● Bounding box prediction data:
%%
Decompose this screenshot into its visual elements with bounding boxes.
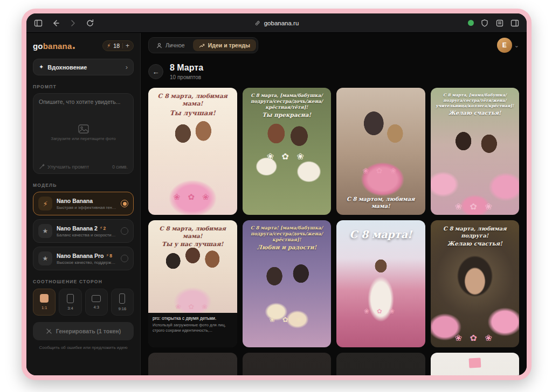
trending-up-icon — [199, 43, 205, 48]
image-icon — [78, 124, 89, 134]
prompt-input-panel[interactable]: Опишите, что хотите увидеть... Загрузите… — [33, 93, 134, 174]
chevron-right-icon: › — [126, 64, 128, 71]
link-icon — [254, 20, 261, 26]
collection-title: 8 Марта — [170, 63, 203, 73]
generate-button[interactable]: Генерировать (1 токен) — [33, 322, 134, 340]
card-caption: С 8 марта, [мама/бабушка/подруга/сестра/… — [434, 93, 516, 116]
prompt-card-5[interactable]: С 8 марта, любимая мама! Ты у нас лучшая… — [148, 220, 237, 347]
flowers-decoration: ❀ ✿ ❀ — [336, 307, 425, 315]
sidebar: gobanana ⚡ 18 + ✦ Вдохновение › ПРОМПТ — [26, 33, 141, 375]
card-caption: С 8 марта, [мама/бабушка/подруга/сестра/… — [246, 93, 328, 119]
token-cost-badge: ⚡2 — [100, 226, 106, 231]
divider — [122, 43, 123, 48]
wand-icon — [39, 164, 45, 170]
radio-icon[interactable] — [121, 227, 128, 235]
inspiration-label: Вдохновение — [47, 64, 87, 71]
feedback-link[interactable]: Сообщить об ошибке или предложить идею — [33, 345, 134, 350]
flowers-decoration: ❀ ✿ ❀ — [148, 303, 237, 311]
logo-dot — [73, 47, 75, 49]
model-option-nano-banana-2[interactable]: ★ Nano Banana 2 ⚡2 Баланс качества и ско… — [33, 219, 134, 243]
chevron-down-icon: ⌄ — [514, 42, 519, 49]
upload-dropzone[interactable]: Загрузите или перетащите фото — [33, 105, 133, 160]
shield-icon[interactable] — [480, 19, 489, 27]
browser-toolbar: gobanana.ru — [26, 13, 527, 33]
prompt-card-4[interactable]: С 8 марта, [мама/бабушка/подруга/сестра/… — [431, 88, 520, 215]
forward-icon[interactable] — [68, 19, 77, 27]
collection-back-button[interactable]: ← — [148, 64, 163, 79]
prompt-card-grid: С 8 марта, любимая мама! Ты лучшая! ❀ ✿ … — [148, 88, 519, 375]
aspect-ratio-3-4[interactable]: 3:4 — [59, 289, 81, 316]
prompt-card-8[interactable]: С 8 марта, любимая подруга! Желаю счасть… — [431, 220, 520, 347]
prompt-card-1[interactable]: С 8 марта, любимая мама! Ты лучшая! ❀ ✿ … — [148, 88, 237, 215]
aspect-ratio-4-3[interactable]: 4:3 — [85, 289, 108, 316]
portrait-shape-icon — [67, 294, 74, 303]
model-name: Nano Banana Pro — [57, 253, 104, 259]
card-caption: С 8 марта, любимая мама! Ты у нас лучшая… — [152, 225, 233, 249]
inspiration-button[interactable]: ✦ Вдохновение › — [33, 59, 134, 75]
flowers-decoration: ❀ ✿ ❀ — [148, 192, 237, 202]
back-icon[interactable] — [51, 19, 60, 27]
browser-window-frame: gobanana.ru gobanana — [22, 9, 532, 380]
prompt-card-partial[interactable] — [243, 353, 332, 375]
sparkles-icon: ✦ — [39, 64, 44, 71]
status-dot-icon[interactable] — [468, 20, 474, 26]
extensions-icon[interactable] — [495, 19, 504, 27]
prompt-card-partial[interactable] — [336, 353, 425, 375]
radio-selected-icon[interactable] — [121, 200, 128, 207]
prompt-card-partial[interactable] — [431, 353, 520, 375]
prompt-card-3[interactable]: С 8 мартом, любимая мама! ❀ ✿ ❀ — [336, 88, 425, 215]
radio-icon[interactable] — [121, 255, 128, 262]
card-caption: С 8 марта, любимая подруга! Желаю счасть… — [434, 225, 516, 248]
view-tabs: Личное Идеи и тренды — [148, 37, 258, 53]
card-prompt-preview: pro: открытка с двумя детьми. Используй … — [148, 313, 237, 347]
model-option-nano-banana[interactable]: ⚡ Nano Banana Быстрая и эффективная гене… — [33, 192, 134, 215]
model-name: Nano Banana 2 — [57, 225, 98, 232]
sticky-note-decoration — [468, 358, 481, 368]
sidebar-right-toggle-icon[interactable] — [510, 19, 519, 27]
prompt-card-6[interactable]: С 8 марта! [мама/бабушка/подруга/сестра/… — [243, 220, 332, 347]
add-tokens-button[interactable]: + — [126, 43, 129, 49]
flowers-decoration: ❀ ✿ ❀ — [431, 333, 520, 343]
token-balance[interactable]: ⚡ 18 + — [102, 40, 134, 51]
model-section-label: МОДЕЛЬ — [33, 183, 134, 188]
aspect-ratio-section-label: СООТНОШЕНИЕ СТОРОН — [33, 279, 134, 284]
tab-personal[interactable]: Личное — [150, 39, 191, 51]
model-option-nano-banana-pro[interactable]: ★ Nano Banana Pro ⚡8 Высокое качество, п… — [33, 247, 134, 270]
token-count: 18 — [113, 43, 120, 49]
char-counter: 0 симв. — [112, 164, 128, 170]
app-logo[interactable]: gobanana — [33, 41, 75, 51]
address-bar[interactable]: gobanana.ru — [254, 20, 299, 26]
avatar[interactable]: E — [497, 38, 512, 53]
star-icon: ★ — [38, 251, 52, 265]
aspect-ratio-9-16[interactable]: 9:16 — [111, 289, 134, 316]
reload-icon[interactable] — [86, 19, 94, 27]
aspect-ratio-1-1[interactable]: 1:1 — [33, 289, 56, 316]
prompt-card-2[interactable]: С 8 марта, [мама/бабушка/подруга/сестра/… — [243, 88, 332, 215]
flowers-decoration: ❀ ✿ ❀ — [431, 201, 520, 212]
tab-ideas-trends[interactable]: Идеи и тренды — [193, 39, 256, 51]
model-description: Быстрая и эффективная генерация — [57, 205, 116, 210]
card-caption: С 8 марта! [мама/бабушка/подруга/сестра/… — [246, 225, 328, 251]
square-shape-icon — [40, 294, 49, 303]
model-description: Высокое качество, поддержка 2K/4K — [57, 260, 116, 265]
lightning-icon: ⚡ — [107, 43, 111, 48]
upload-hint: Загрузите или перетащите фото — [51, 136, 115, 141]
prompt-card-7[interactable]: С 8 марта! ❀ ✿ ❀ — [336, 220, 425, 347]
account-menu[interactable]: E ⌄ — [497, 38, 519, 53]
prompt-section-label: ПРОМПТ — [33, 84, 134, 89]
tall-shape-icon — [119, 293, 125, 304]
landscape-shape-icon — [92, 295, 101, 302]
sidebar-toggle-icon[interactable] — [34, 19, 43, 27]
card-caption: С 8 марта, любимая мама! Ты лучшая! — [152, 93, 233, 117]
star-icon: ★ — [38, 224, 52, 238]
card-caption: С 8 марта! — [340, 228, 422, 241]
main-content: Личное Идеи и тренды E ⌄ ← — [141, 33, 527, 375]
prompt-card-partial[interactable] — [148, 353, 237, 375]
card-art: С 8 марта, любимая мама! Ты у нас лучшая… — [148, 220, 237, 313]
lightning-icon: ⚡ — [38, 197, 52, 211]
person-icon — [156, 43, 162, 48]
wand-slash-icon — [46, 328, 52, 334]
model-name: Nano Banana — [57, 198, 116, 204]
improve-prompt-button[interactable]: Улучшить промпт — [47, 164, 89, 170]
prompt-placeholder[interactable]: Опишите, что хотите увидеть... — [33, 94, 133, 105]
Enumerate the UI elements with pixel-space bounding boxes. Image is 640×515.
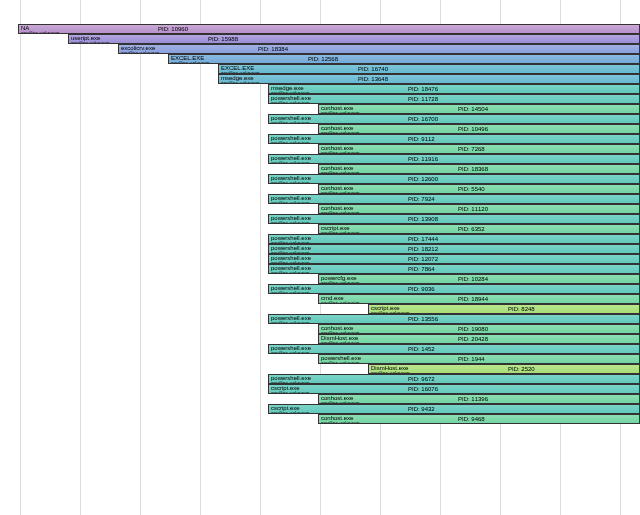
pid-label: PID: 11916 xyxy=(408,154,438,164)
pid-label: PID: 7924 xyxy=(408,194,435,204)
pid-label: PID: 9672 xyxy=(408,374,435,384)
process-bar[interactable]: powershell.execmdline unknown xyxy=(268,114,640,124)
pid-label: PID: 1944 xyxy=(458,354,485,364)
pid-label: PID: 8248 xyxy=(508,304,535,314)
process-bar[interactable]: powershell.execmdline unknown xyxy=(268,374,640,384)
process-bar[interactable]: powershell.execmdline unknown xyxy=(268,94,640,104)
pid-label: PID: 17444 xyxy=(408,234,438,244)
process-bar[interactable]: EXCEL.EXEcmdline unknown xyxy=(218,64,640,74)
pid-label: PID: 11120 xyxy=(458,204,488,214)
process-bar[interactable]: NAcmdline unknown xyxy=(18,24,640,34)
pid-label: PID: 20428 xyxy=(458,334,488,344)
pid-label: PID: 7268 xyxy=(458,144,485,154)
pid-label: PID: 9468 xyxy=(458,414,485,424)
pid-label: PID: 1452 xyxy=(408,344,435,354)
process-bar[interactable]: powershell.execmdline unknown xyxy=(268,344,640,354)
pid-label: PID: 12600 xyxy=(408,174,438,184)
process-bar[interactable]: powershell.execmdline unknown xyxy=(268,234,640,244)
pid-label: PID: 2520 xyxy=(508,364,535,374)
pid-label: PID: 13908 xyxy=(408,214,438,224)
process-bar[interactable]: powershell.execmdline unknown xyxy=(268,194,640,204)
pid-label: PID: 6352 xyxy=(458,224,485,234)
pid-label: PID: 11728 xyxy=(408,94,438,104)
pid-label: PID: 18476 xyxy=(408,84,438,94)
process-bar[interactable]: useript.execmdline unknown xyxy=(68,34,640,44)
pid-label: PID: 13648 xyxy=(358,74,388,84)
process-bar[interactable]: cscript.execmdline unknown xyxy=(268,384,640,394)
pid-label: PID: 18944 xyxy=(458,294,488,304)
grid-line xyxy=(140,0,141,515)
pid-label: PID: 9112 xyxy=(408,134,435,144)
process-bar[interactable]: EXCEL.EXEcmdline unknown xyxy=(168,54,640,64)
pid-label: PID: 18384 xyxy=(258,44,288,54)
pid-label: PID: 10960 xyxy=(158,24,188,34)
pid-label: PID: 18212 xyxy=(408,244,438,254)
pid-label: PID: 9036 xyxy=(408,284,435,294)
pid-label: PID: 16740 xyxy=(358,64,388,74)
pid-label: PID: 15988 xyxy=(208,34,238,44)
pid-label: PID: 12568 xyxy=(308,54,338,64)
process-bar[interactable]: cscript.execmdline unknown xyxy=(368,304,640,314)
process-bar[interactable]: msedge.execmdline unknown xyxy=(218,74,640,84)
pid-label: PID: 14504 xyxy=(458,104,488,114)
grid-line xyxy=(20,0,21,515)
pid-label: PID: 9432 xyxy=(408,404,435,414)
pid-label: PID: 13556 xyxy=(408,314,438,324)
process-bar[interactable]: powershell.execmdline unknown xyxy=(268,244,640,254)
process-bar[interactable]: excolicrv.execmdline unknown xyxy=(118,44,640,54)
pid-label: PID: 16076 xyxy=(408,384,438,394)
process-bar[interactable]: powershell.execmdline unknown xyxy=(268,264,640,274)
process-bar[interactable]: powershell.execmdline unknown xyxy=(268,314,640,324)
process-bar[interactable]: msedge.execmdline unknown xyxy=(268,84,640,94)
process-bar[interactable]: powershell.execmdline unknown xyxy=(268,174,640,184)
pid-label: PID: 10496 xyxy=(458,124,488,134)
pid-label: PID: 11396 xyxy=(458,394,488,404)
pid-label: PID: 16700 xyxy=(408,114,438,124)
process-bar[interactable]: DismHost.execmdline unknown xyxy=(368,364,640,374)
process-bar[interactable]: powershell.execmdline unknown xyxy=(268,214,640,224)
process-bar[interactable]: powershell.execmdline unknown xyxy=(268,284,640,294)
grid-line xyxy=(80,0,81,515)
grid-line xyxy=(200,0,201,515)
pid-label: PID: 7864 xyxy=(408,264,435,274)
pid-label: PID: 5540 xyxy=(458,184,485,194)
pid-label: PID: 18368 xyxy=(458,164,488,174)
process-bar[interactable]: powershell.execmdline unknown xyxy=(268,154,640,164)
pid-label: PID: 19080 xyxy=(458,324,488,334)
pid-label: PID: 10284 xyxy=(458,274,488,284)
pid-label: PID: 12072 xyxy=(408,254,438,264)
process-bar[interactable]: powershell.execmdline unknown xyxy=(268,134,640,144)
process-bar[interactable]: powershell.execmdline unknown xyxy=(268,254,640,264)
process-bar[interactable]: cscript.execmdline unknown xyxy=(268,404,640,414)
%%
Report every line of the data in which "shape" appears.

● ANSWER AREA:
portrait-shape-icon — [67, 294, 74, 303]
square-shape-icon — [40, 294, 49, 303]
tall-shape-icon — [119, 293, 125, 304]
landscape-shape-icon — [92, 295, 101, 302]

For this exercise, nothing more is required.